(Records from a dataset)
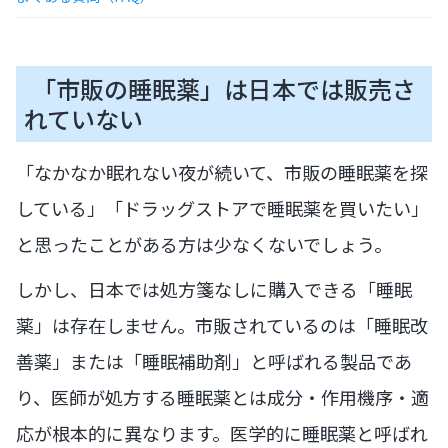
「市販の睡眠薬」は日本では販売さ
れていない
「なかなか眠れない夜が続いて、市販の睡眠薬を探
している」「ドラッグストアで睡眠薬を買いたい」
と思ったことがある方は少なくないでしょう。
しかし、日本では処方箋なしに購入できる「睡眠
薬」は存在しません。市販されているのは「睡眠改
善薬」または「睡眠補助剤」と呼ばれる製品であ
り、医師が処方する睡眠薬とは成分・作用機序・適
応が根本的に異なります。医学的に睡眠薬と呼ばれ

#### What you need to do:
Exactly as written, reproduce all of the entries while dropping the pictures.

#### Solved problem:
「市販の睡眠薬」は日本では販売さ
れていない
「なかなか眠れない夜が続いて、市販の睡眠薬を探
している」「ドラッグストアで睡眠薬を買いたい」
と思ったことがある方は少なくないでしょう。
しかし、日本では処方箋なしに購入できる「睡眠
薬」は存在しません。市販されているのは「睡眠改
善薬」または「睡眠補助剤」と呼ばれる製品であ
り、医師が処方する睡眠薬とは成分・作用機序・適
応が根本的に異なります。医学的に睡眠薬と呼ばれ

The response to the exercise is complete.